Dataset records

========

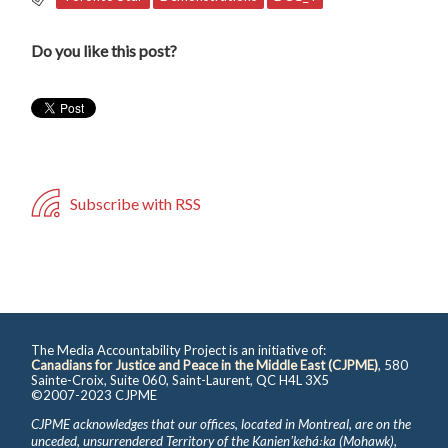
Do you like this post?
Subscribe with RSS
The Media Accountability Project is an initiative of:
Canadians for Justice and Peace in the Middle East (CJPME)
, 580
Sainte-Croix, Suite 060, Saint-Laurent, QC H4L 3X5
©2007-2023 CJPME
CJPME acknowledges that our offices, located in Montreal, are on the
unceded, unsurrendered Territory of the Kanienʼkehá꞉ka (Mohawk),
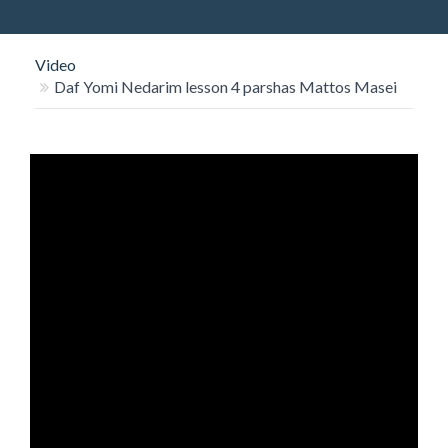
O
N
Video
Daf Yomi Nedarim lesson 4 parshas Mattos Masei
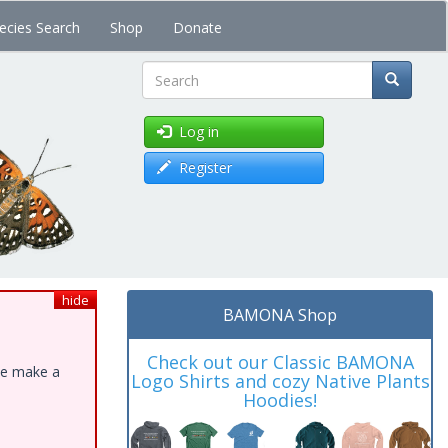
ecies Search
Shop
Donate
Search
Log in
Register
hide
BAMONA Shop
Check out our Classic BAMONA
ase make a
Logo Shirts and cozy Native Plants
Hoodies!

========

* TASK
Could you return all lines from the records that include the word "BAMONA"?

* RESPONSE
BAMONA Shop
Check out our Classic BAMONA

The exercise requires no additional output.